New York’s MTA Brings Antitrust Claims Against BCBS

On Wednesday a case was filed in the Southern District of New York by the Metropolitan Transportation Authority and many other transit entities operating in and out of New York City against all Blue Cross Blue Shield (BCBS) organizations that participate in the Blue Card nationwide claim processing system. They allege anti-competitive organizational standards and policies regarding the competitive market in and around the area of New York City. This case has been filed as an opt-out from the main anti-trust lawsuit proceeding as In re Blue Cross Blue Shield Antitrust Litigation.

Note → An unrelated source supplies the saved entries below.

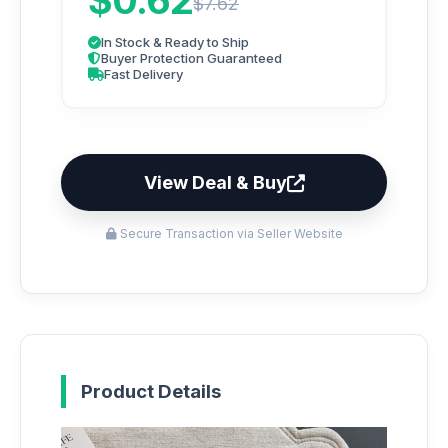
$0.62
$7.62
In Stock & Ready to Ship
Buyer Protection Guaranteed
Fast Delivery
View Deal & Buy
Secure Transaction via Seller Website
Product Details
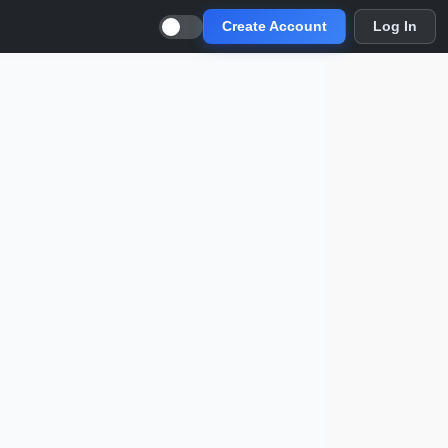
Create Account
Log In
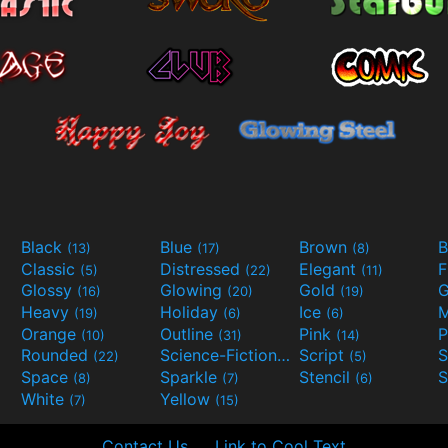
Black
Blue
Brown
B
(13)
(17)
(8)
Classic
Distressed
Elegant
F
(5)
(22)
(11)
Glossy
Glowing
Gold
G
(16)
(20)
(19)
Heavy
Holiday
Ice
M
(19)
(6)
(6)
Orange
Outline
Pink
P
(10)
(31)
(14)
Rounded
Science-Fiction
Script
(22)
(9)
(5)
Space
Sparkle
Stencil
S
(8)
(7)
(6)
White
Yellow
(7)
(15)
Contact Us
Link to Cool Text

The plaintiffs are all transit authorities operating in and around New York City. These entities provide employer sponsored healthcare for their employees and their families. At the time of the lawsuit this coverage was provided by BCBS plans as a self-funded employer. This style of funding does not require that the full premium amounts be paid by the employer at the beginning of the coverage year, but permits premiums to be paid through the year as a result of the claims that have been covered for eligible insured. The processing of these claims are administered by BCBS, according to the complaint.

BCBS emerged into its current format in 1982, the plaintiffs recounted, when Blue Cross merged with Blue Shield to become the parent organization BCBS. As a part of the BCBS format, there are 36 separate companies which directly insure patients and employees in a particular state or states. A patient who receives treatment in another state other than their home state where that person is insured can still receive treatment under the terms of the contract that the BCBS for that particular state has enacted with the health care provider under a system known as the Blue Card system. This means that there is always a potential in-network provider no matter where that patient is.

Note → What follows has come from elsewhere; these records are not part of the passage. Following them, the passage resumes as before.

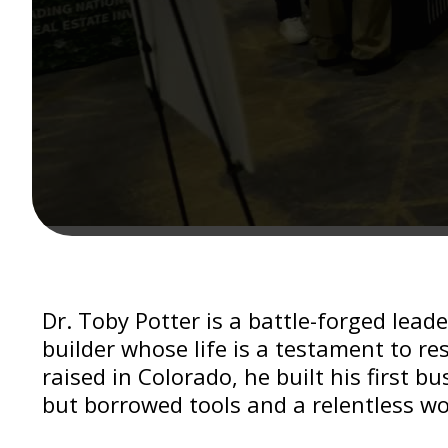
Dr. Toby Potter is a battle-forged lead
builder whose life is a testament to re
raised in Colorado, he built his first b
but borrowed tools and a relentless wo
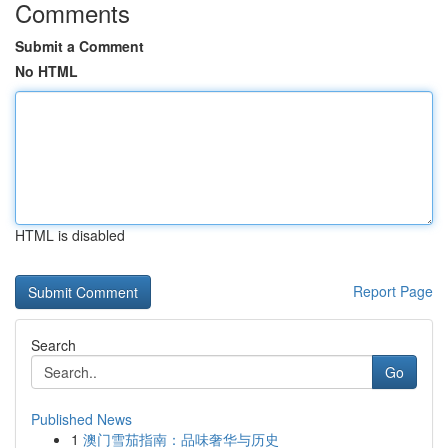
Comments
Submit a Comment
No HTML
HTML is disabled
Report Page
Search
Go
Published News
1
澳门雪茄指南：品味奢华与历史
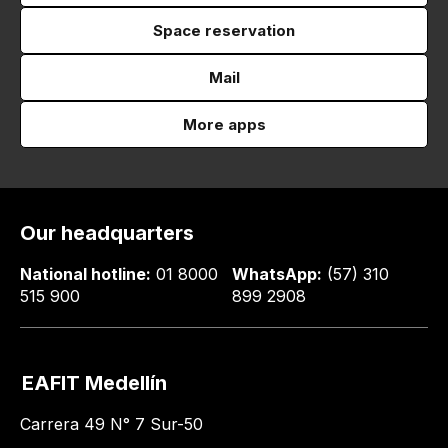
Space reservation
Mail
More apps
Our headquarters
National hotline:
01 8000
WhatsApp:
(57) 310
515 900
899 2908
EAFIT Medellín
Carrera 49 N° 7 Sur-50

However, the plaintiffs accuse all of the BCBS entities of anti-competitive behavior in having contracts and practices that result in the individual companies not competing directly with one another. Each company is assigned an “approved” areas within which they only compete against non BCBS companies and not with other BCBS entities. The defendants claim that this results in higher prices for coverage because the specific BCBS company for that area can essentially dictate the pricing and contracts that it is involved in, especially considering the high benefits of having the Blue Card system available for the patients convenience.

The plaintiffs are suing for violations of Sections 1, 2, and 3 of the Sherman Act, and they seek both injunctive prospective relief as well as damages in the form of refunds for the higher cost premiums as a result of the anticompetitive actions. Plaintiffs are represented by Calcaterra Pollack, LLP.